The 3rd heart sound is associated with atrial fibrillation and mitral valve regurgitation (otherwise known as incompetence). It is low-pitch in nature, and can cause what is termed a ‘gallop rhythm’.
Whilst it is a normal variant in children and young adults, if found in patients over the age of 40-years, should be further investigated. It is also present in high output states.
The 4th heart sound is a low-pitched heart sound, caused by contracted against a less than compliant ventricle in pre-systole. It is rarely associated with a normal heart, except when first degree heart block is present. It is at its peak in the left lateral position, with the bell.
It can be normal if there is a 1st degree heart block i.e. prolonged P-R interval.
If there is an associated tachycardia, then it can be difficult to discern between the different heart sounds.
The presence of both a 3rd and 4th heart sound is known as a gallop rhythm, and can be associated with pulmonary hypertension, among other conditions that can cause a 3rd and 4th heart sound.

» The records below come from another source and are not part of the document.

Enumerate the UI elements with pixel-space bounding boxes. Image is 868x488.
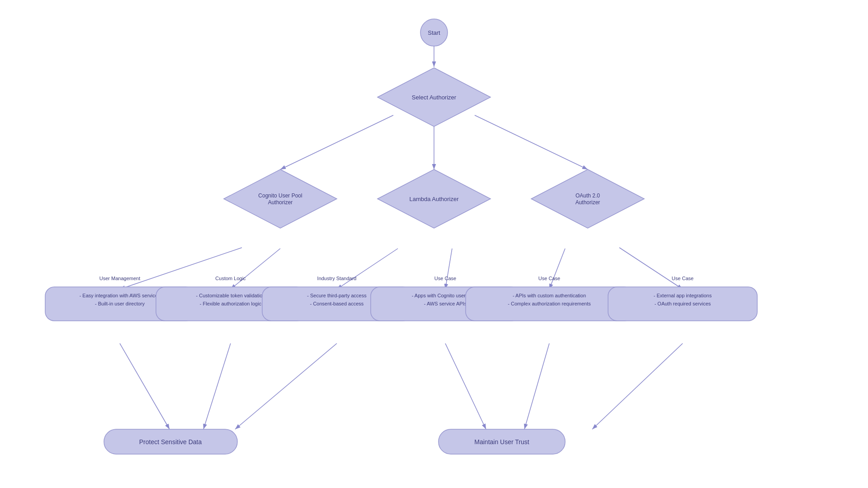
customlogic-text2: - Flexible authorization logic (200, 301, 262, 306)
usecase1-header: Use Case (434, 276, 456, 281)
cognito-label-2: Authorizer (268, 199, 293, 206)
industrystd-text2: - Consent-based access (310, 301, 364, 306)
usecase2-text1: - APIs with custom authentication (513, 293, 586, 298)
industrystd-text1: - Secure third-party access (307, 293, 367, 298)
select-authorizer-label: Select Authorizer (412, 94, 457, 101)
oauth-label-1: OAuth 2.0 (576, 192, 600, 199)
usermgmt-header: User Management (99, 276, 141, 281)
usecase1-text2: - AWS service APIs (424, 301, 467, 306)
customlogic-header: Custom Logic (215, 276, 246, 281)
start-label: Start (428, 29, 440, 36)
usecase3-header: Use Case (672, 276, 693, 281)
usecase2-text2: - Complex authorization requirements (508, 301, 591, 306)
oauth-label-2: Authorizer (576, 199, 600, 206)
usecase2-header: Use Case (538, 276, 560, 281)
protect-data-label: Protect Sensitive Data (139, 438, 202, 446)
maintain-trust-label: Maintain User Trust (474, 438, 529, 446)
usecase3-text1: - External app integrations (654, 293, 712, 298)
industrystd-header: Industry Standard (317, 276, 357, 281)
lambda-label: Lambda Authorizer (409, 196, 459, 202)
usermgmt-text2: - Built-in user directory (95, 301, 145, 306)
usermgmt-text1: - Easy integration with AWS services (80, 293, 160, 298)
usecase3-text2: - OAuth required services (655, 301, 711, 306)
customlogic-text1: - Customizable token validation (196, 293, 265, 298)
cognito-label-1: Cognito User Pool (258, 192, 302, 199)
flowchart: Start Select Authorizer Cognito User Poo… (0, 0, 868, 488)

Aortic stenosis is a common condition, with a normal aortic valve area of between 2-4 cm2 and moderate stenosis defined as 1-1.5 cm2 and severe as <1 cm2. To preserve stroke volume, the left ventricle will often compensate by becoming hypertrophied. Thus, patients may have aortic stenosis for a number of years before becoming symptomatic.

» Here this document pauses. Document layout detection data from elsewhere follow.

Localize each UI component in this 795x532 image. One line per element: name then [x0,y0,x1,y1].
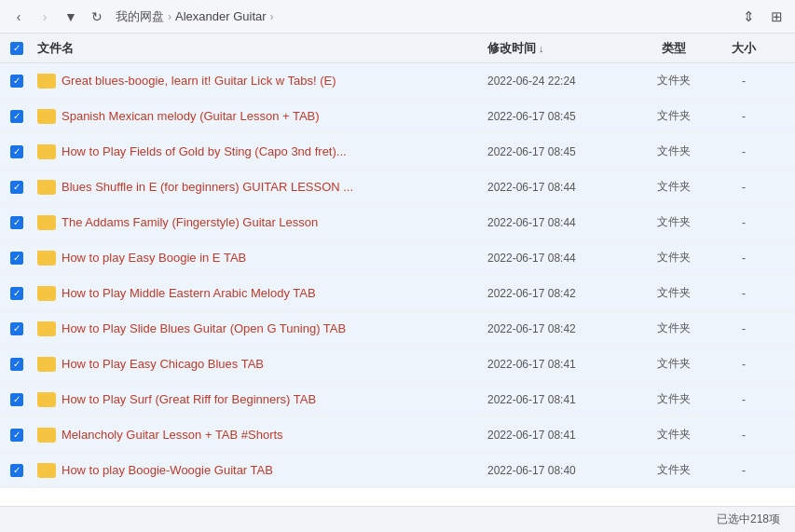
table-row[interactable]: How to Play Surf (Great Riff for Beginne… [0,382,795,417]
row-checkbox[interactable] [10,322,23,335]
row-name-cell: Great blues-boogie, learn it! Guitar Lic… [34,74,487,89]
row-name-text: Melancholy Guitar Lesson + TAB #Shorts [62,428,283,442]
breadcrumb: 我的网盘 › Alexander Guitar › [116,8,274,25]
header-check[interactable] [0,42,34,55]
forward-button[interactable]: › [34,6,56,28]
row-check[interactable] [0,393,34,406]
folder-icon [37,180,56,195]
sort-arrow-icon: ↓ [539,43,544,54]
row-checkbox[interactable] [10,75,23,88]
row-name-cell: How to Play Middle Eastern Arabic Melody… [34,286,487,301]
header-col-name[interactable]: 文件名 [34,40,487,57]
row-type: 文件夹 [637,250,711,266]
header-col-date[interactable]: 修改时间 ↓ [487,40,637,57]
row-name-text: Spanish Mexican melody (Guitar Lesson + … [62,109,320,123]
back-button[interactable]: ‹ [7,6,30,28]
row-date: 2022-06-17 08:41 [487,393,637,406]
row-checkbox[interactable] [10,216,23,229]
row-name-cell: The Addams Family (Fingerstyle) Guitar L… [34,215,487,230]
table-row[interactable]: Melancholy Guitar Lesson + TAB #Shorts 2… [0,417,795,453]
row-checkbox[interactable] [10,252,23,265]
breadcrumb-mycloud[interactable]: 我的网盘 [116,8,164,25]
row-check[interactable] [0,429,34,442]
toolbar-right: ⇕ ⊞ [737,6,788,28]
row-checkbox[interactable] [10,181,23,194]
row-name-cell: How to Play Slide Blues Guitar (Open G T… [34,321,487,336]
row-check[interactable] [0,181,34,194]
row-name-text: The Addams Family (Fingerstyle) Guitar L… [62,215,318,229]
status-selected: 已选中218项 [717,512,780,527]
row-name-text: How to Play Surf (Great Riff for Beginne… [62,392,316,406]
folder-icon [37,144,56,159]
toolbar: ‹ › ▼ ↻ 我的网盘 › Alexander Guitar › ⇕ ⊞ [0,0,795,34]
row-type: 文件夹 [637,285,711,301]
table-body: Great blues-boogie, learn it! Guitar Lic… [0,63,795,506]
row-checkbox[interactable] [10,429,23,442]
row-name-text: How to Play Fields of Gold by Sting (Cap… [62,144,347,158]
row-name-cell: Melancholy Guitar Lesson + TAB #Shorts [34,428,487,443]
header-checkbox[interactable] [10,42,23,55]
row-type: 文件夹 [637,214,711,230]
folder-icon [37,321,56,336]
table-row[interactable]: How to Play Middle Eastern Arabic Melody… [0,276,795,311]
table-row[interactable]: How to Play Fields of Gold by Sting (Cap… [0,134,795,170]
row-checkbox[interactable] [10,110,23,123]
folder-icon [37,392,56,407]
row-type: 文件夹 [637,462,711,478]
row-name-cell: How to play Boogie-Woogie Guitar TAB [34,463,487,478]
table-row[interactable]: How to play Boogie-Woogie Guitar TAB 202… [0,453,795,488]
folder-icon [37,286,56,301]
table-row[interactable]: Great blues-boogie, learn it! Guitar Lic… [0,63,795,99]
row-name-text: How to Play Middle Eastern Arabic Melody… [62,286,316,300]
table-row[interactable]: How to play Easy Boogie in E TAB 2022-06… [0,240,795,276]
row-type: 文件夹 [637,143,711,159]
folder-icon [37,357,56,372]
row-name-cell: How to Play Easy Chicago Blues TAB [34,357,487,372]
sort-button[interactable]: ⇕ [737,6,760,28]
folder-icon [37,251,56,266]
row-size: - [711,252,776,265]
table-row[interactable]: How to Play Easy Chicago Blues TAB 2022-… [0,347,795,382]
table-row[interactable]: Blues Shuffle in E (for beginners) GUITA… [0,170,795,205]
dropdown-button[interactable]: ▼ [60,6,82,28]
row-checkbox[interactable] [10,145,23,158]
row-size: - [711,429,776,442]
refresh-button[interactable]: ↻ [86,6,108,28]
breadcrumb-sep-1: › [168,10,171,23]
row-size: - [711,464,776,477]
row-name-text: How to Play Slide Blues Guitar (Open G T… [62,321,346,335]
row-check[interactable] [0,464,34,477]
breadcrumb-alexander[interactable]: Alexander Guitar [175,9,267,23]
row-name-text: How to play Easy Boogie in E TAB [62,251,246,265]
row-date: 2022-06-17 08:40 [487,464,637,477]
row-size: - [711,110,776,123]
row-date: 2022-06-17 08:42 [487,322,637,335]
row-name-cell: Spanish Mexican melody (Guitar Lesson + … [34,109,487,124]
row-checkbox[interactable] [10,287,23,300]
row-checkbox[interactable] [10,464,23,477]
row-check[interactable] [0,145,34,158]
row-check[interactable] [0,252,34,265]
view-button[interactable]: ⊞ [765,6,788,28]
row-type: 文件夹 [637,391,711,407]
row-size: - [711,181,776,194]
row-size: - [711,145,776,158]
row-check[interactable] [0,358,34,371]
row-check[interactable] [0,287,34,300]
row-size: - [711,322,776,335]
row-date: 2022-06-17 08:44 [487,181,637,194]
row-date: 2022-06-17 08:41 [487,358,637,371]
row-checkbox[interactable] [10,393,23,406]
header-col-type: 类型 [637,40,711,57]
row-check[interactable] [0,322,34,335]
row-check[interactable] [0,216,34,229]
table-row[interactable]: How to Play Slide Blues Guitar (Open G T… [0,311,795,347]
table-row[interactable]: The Addams Family (Fingerstyle) Guitar L… [0,205,795,240]
row-check[interactable] [0,75,34,88]
row-size: - [711,287,776,300]
table-row[interactable]: Spanish Mexican melody (Guitar Lesson + … [0,99,795,134]
row-check[interactable] [0,110,34,123]
row-size: - [711,358,776,371]
row-checkbox[interactable] [10,358,23,371]
row-name-text: How to play Boogie-Woogie Guitar TAB [62,463,273,477]
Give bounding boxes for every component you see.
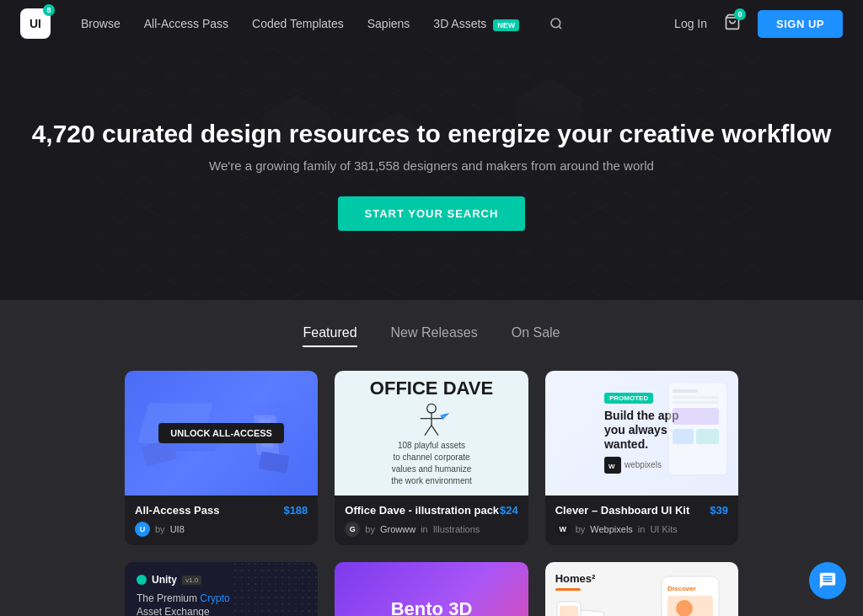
coded-templates-link[interactable]: Coded Templates: [252, 17, 344, 30]
homes-accent: [555, 588, 581, 591]
svg-text:W: W: [608, 463, 615, 470]
main-content: Featured New Releases On Sale: [0, 300, 863, 616]
svg-rect-30: [673, 389, 698, 393]
card-office-dave-avatar: G: [345, 522, 360, 537]
login-link[interactable]: Log In: [674, 17, 707, 30]
office-dave-sub: 108 playful assetsto channel corporateva…: [391, 440, 472, 487]
tab-featured[interactable]: Featured: [303, 325, 356, 347]
svg-rect-31: [673, 396, 719, 399]
card-clever-title: Clever – Dashboard UI Kit: [555, 504, 690, 517]
browse-link[interactable]: Browse: [81, 17, 121, 30]
logo-icon: UI 8: [20, 8, 51, 39]
svg-point-0: [551, 19, 560, 28]
hero-section: 4,720 curated design resources to energi…: [0, 47, 863, 300]
tab-on-sale[interactable]: On Sale: [512, 325, 560, 347]
homes-left: Homes²: [555, 572, 648, 616]
clever-right-deco: [664, 371, 732, 495]
card-office-dave-thumb: OFFICE DAVE 108 playful assetsto channel…: [335, 371, 528, 495]
hero-cta-button[interactable]: START YOUR SEARCH: [338, 196, 526, 231]
card-clever-thumb: PROMOTED Build the appyou alwayswanted. …: [545, 371, 738, 495]
logo[interactable]: UI 8: [20, 8, 51, 39]
new-badge: NEW: [493, 19, 519, 31]
cart-badge: 0: [734, 8, 746, 20]
search-icon[interactable]: [543, 10, 570, 37]
svg-rect-19: [259, 452, 290, 474]
card-all-access-by: by: [155, 524, 165, 534]
hero-subtitle: We're a growing family of 381,558 design…: [32, 158, 832, 173]
hero-title: 4,720 curated design resources to energi…: [32, 117, 832, 150]
svg-line-23: [425, 426, 432, 436]
tab-bar: Featured New Releases On Sale: [0, 325, 863, 347]
card-clever-price: $39: [710, 504, 728, 517]
unity-dot: [137, 575, 147, 585]
cards-row-2: Unity v1.0 The Premium Crypto Asset Exch…: [125, 562, 738, 616]
card-clever[interactable]: PROMOTED Build the appyou alwayswanted. …: [545, 371, 738, 545]
nav-right: Log In 0 SIGN UP: [674, 10, 843, 38]
svg-point-20: [427, 404, 437, 413]
card-unity[interactable]: Unity v1.0 The Premium Crypto Asset Exch…: [125, 562, 318, 616]
card-homes[interactable]: Homes²: [545, 562, 738, 616]
svg-rect-33: [673, 408, 719, 425]
cart-icon[interactable]: 0: [724, 13, 741, 35]
card-clever-info: Clever – Dashboard UI Kit $39 W by Webpi…: [545, 495, 738, 545]
card-clever-meta: W by Webpixels in UI Kits: [555, 522, 728, 537]
svg-rect-34: [673, 429, 694, 444]
card-all-access-meta: U by UI8: [135, 522, 308, 537]
card-all-access-thumb: UNLOCK ALL-ACCESS: [125, 371, 318, 495]
svg-line-24: [432, 426, 438, 436]
homes-label: Homes²: [555, 572, 648, 585]
svg-text:Discover: Discover: [667, 585, 696, 592]
svg-rect-37: [233, 562, 318, 616]
card-all-access-avatar: U: [135, 522, 150, 537]
card-all-access[interactable]: UNLOCK ALL-ACCESS All-Access Pass $188 U…: [125, 371, 318, 545]
hero-content: 4,720 curated design resources to energi…: [32, 117, 832, 231]
navbar: UI 8 Browse All-Access Pass Coded Templa…: [0, 0, 863, 47]
sapiens-link[interactable]: Sapiens: [367, 17, 410, 30]
cards-row-1: UNLOCK ALL-ACCESS All-Access Pass $188 U…: [125, 371, 738, 545]
card-clever-avatar: W: [555, 522, 571, 537]
svg-rect-35: [696, 429, 719, 444]
chat-button[interactable]: [809, 562, 846, 599]
card-all-access-author: UI8: [170, 524, 185, 534]
card-office-dave-title: Office Dave - illustration pack: [345, 504, 499, 517]
homes-right-deco: Discover: [654, 572, 728, 616]
svg-rect-32: [673, 401, 719, 404]
card-all-access-info: All-Access Pass $188 U by UI8: [125, 495, 318, 545]
unlock-label: UNLOCK ALL-ACCESS: [158, 423, 284, 443]
bento-content: Bento 3DDesign Vol.3: [391, 600, 473, 617]
tab-new-releases[interactable]: New Releases: [391, 325, 478, 347]
card-all-access-title: All-Access Pass: [135, 504, 219, 517]
clever-badge: PROMOTED: [604, 393, 653, 404]
logo-badge: 8: [43, 4, 55, 16]
card-office-dave-meta: G by Growww in Illustrations: [345, 522, 517, 537]
unity-card-content: Unity v1.0 The Premium Crypto Asset Exch…: [137, 574, 230, 616]
card-office-dave[interactable]: OFFICE DAVE 108 playful assetsto channel…: [335, 371, 528, 545]
card-office-dave-price: $24: [500, 504, 518, 517]
assets-3d-link[interactable]: 3D Assets NEW: [433, 17, 519, 30]
card-homes-thumb: Homes²: [545, 562, 738, 616]
bento-title: Bento 3DDesign: [391, 600, 473, 617]
signup-button[interactable]: SIGN UP: [758, 10, 843, 38]
cards-container: UNLOCK ALL-ACCESS All-Access Pass $188 U…: [0, 371, 863, 616]
card-office-dave-info: Office Dave - illustration pack $24 G by…: [335, 495, 528, 545]
all-access-link[interactable]: All-Access Pass: [144, 17, 228, 30]
card-unity-thumb: Unity v1.0 The Premium Crypto Asset Exch…: [125, 562, 318, 616]
unity-desc: The Premium Crypto Asset Exchange UI Des…: [137, 592, 230, 616]
card-bento-thumb: Bento 3DDesign Vol.3: [335, 562, 528, 616]
card-bento[interactable]: Bento 3DDesign Vol.3 Bento 3D Design Vol…: [335, 562, 528, 616]
svg-rect-41: [560, 606, 578, 616]
card-all-access-price: $188: [283, 504, 308, 517]
office-dave-title: OFFICE DAVE: [370, 379, 493, 398]
unity-logo-area: Unity v1.0: [137, 574, 230, 586]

Pure aortic stenosis usually manifests after six to eight decades of progressive obstruction. Onset of symptoms is one to two decades earlier for patients with bicuspid aortic valve disease.
Patients with aortic stenosis presents with:
- Exertional dyspnoea – Reduced left ventricular (LV) compliance elevates both LV diastolic pressure and pulmonary capillary pressure. Dyspnoea accompanies fatigue, exercise intolerance and reduced activity.

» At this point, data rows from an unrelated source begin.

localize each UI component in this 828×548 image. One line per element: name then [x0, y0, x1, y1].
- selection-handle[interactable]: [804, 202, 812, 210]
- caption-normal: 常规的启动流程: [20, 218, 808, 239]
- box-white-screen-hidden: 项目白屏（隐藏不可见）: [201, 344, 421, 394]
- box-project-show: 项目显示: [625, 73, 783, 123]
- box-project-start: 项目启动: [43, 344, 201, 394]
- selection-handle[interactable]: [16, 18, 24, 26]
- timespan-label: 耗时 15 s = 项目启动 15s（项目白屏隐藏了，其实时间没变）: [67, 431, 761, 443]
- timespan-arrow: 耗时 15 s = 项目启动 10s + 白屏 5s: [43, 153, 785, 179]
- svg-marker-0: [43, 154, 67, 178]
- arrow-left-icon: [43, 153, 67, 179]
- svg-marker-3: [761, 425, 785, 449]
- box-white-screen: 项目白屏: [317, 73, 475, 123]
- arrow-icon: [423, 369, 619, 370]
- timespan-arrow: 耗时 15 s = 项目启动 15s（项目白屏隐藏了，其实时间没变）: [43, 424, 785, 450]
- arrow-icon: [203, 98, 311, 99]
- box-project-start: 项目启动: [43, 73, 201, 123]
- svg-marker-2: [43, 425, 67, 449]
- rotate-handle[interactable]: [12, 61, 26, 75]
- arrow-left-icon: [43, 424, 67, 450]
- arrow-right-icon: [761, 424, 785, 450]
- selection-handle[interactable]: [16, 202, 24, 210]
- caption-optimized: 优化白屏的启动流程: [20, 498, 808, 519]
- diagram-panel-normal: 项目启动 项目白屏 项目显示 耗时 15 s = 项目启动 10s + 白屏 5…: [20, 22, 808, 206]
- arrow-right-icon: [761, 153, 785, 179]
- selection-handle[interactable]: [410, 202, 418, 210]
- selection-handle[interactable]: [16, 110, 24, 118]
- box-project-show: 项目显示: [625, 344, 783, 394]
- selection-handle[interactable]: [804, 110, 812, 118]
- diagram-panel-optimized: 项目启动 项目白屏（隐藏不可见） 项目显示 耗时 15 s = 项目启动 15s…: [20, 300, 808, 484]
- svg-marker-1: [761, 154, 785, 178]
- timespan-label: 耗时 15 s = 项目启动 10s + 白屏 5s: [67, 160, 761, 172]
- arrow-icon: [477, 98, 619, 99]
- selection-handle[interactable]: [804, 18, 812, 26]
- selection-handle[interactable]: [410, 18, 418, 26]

- Angina pectoris – develops late due to impaired coronary sinus filling; compression of coronary vessels from hypertrophy and an increased myocardial demand from hypertrophied muscle. Coronary artery disease will commonly be present.
- Syncope – For a static cardiac output, vasodilation in exercising muscle and impaired vasoconstriction in non-exercising muscle causes arterial pressure to drop.
Late-stage aortic stenosis is associated with all the clinical manifestations of impaired cardiac output: weakness, fatigue, peripheral cyanosis and cachexia. In the advanced stage, failure of the left ventricle may co-occur resulting in pulmonary oedema, orthopnoea, and paroxysmal nocturnal dyspnoea in decompensated heart failure.
Findings associated with late, isolated, and severe aortic stenosis:
- Tricuspid regurgitation
- Marked pulmonary hypertension, resulting in:
- Right ventricular failure
- Systemic venous hypertension
- Atrial fibrillation
The evaluation of aortic stenosis is typically performed with echocardiography, although cardiovascular magnetic resonance is becoming increasingly common for initial assessment. The echocardiogram is used in the parasternal view to visually assess valvular morphology.
The pressure gradient across the valve (and valve area) is used to estimate the extent of aortic stenosis.
In patients with aortic stenosis, systemic arterial pressure is usually unremarkable. When stroke volume begins to decline, systolic pressure may fall and pulse pressure narrow. A shudder may be palpable, most commonly over the left carotid artery. The a wave in the JVP may become more prominent.
- Auscultation. The murmur of aortic stenosis is classically a mid-systolic ejection murmur heard immediately after S1. It’s heard most reliably over the right second intercostal space. Intensity of the murmur increases until the middle of ejection, drops off, and ends just before closure of the aortic valve. It is heard loudest at the base of the heart, and sounds low-pitched, rasping and rough.
- Echocardiogram. LV hypertrophy, diminished systolic opening of the leaflets, and calcification are usually reported.
- ECG. T-wave inversion in I and aVL due to left ventricular strain with ST depression and evidence of left ventricular hypertrophy.
- Chest Radiography. Cardiac dilation may not manifest until late-stage aortic stenosis. LV hypertrophy with no enlargement rounds the apex. Valve calcification may be apparent in the lateral view, as well as dilation of the ascending aorta in the frontal view. LV enlargement is marked in late-stage aortic stenosis.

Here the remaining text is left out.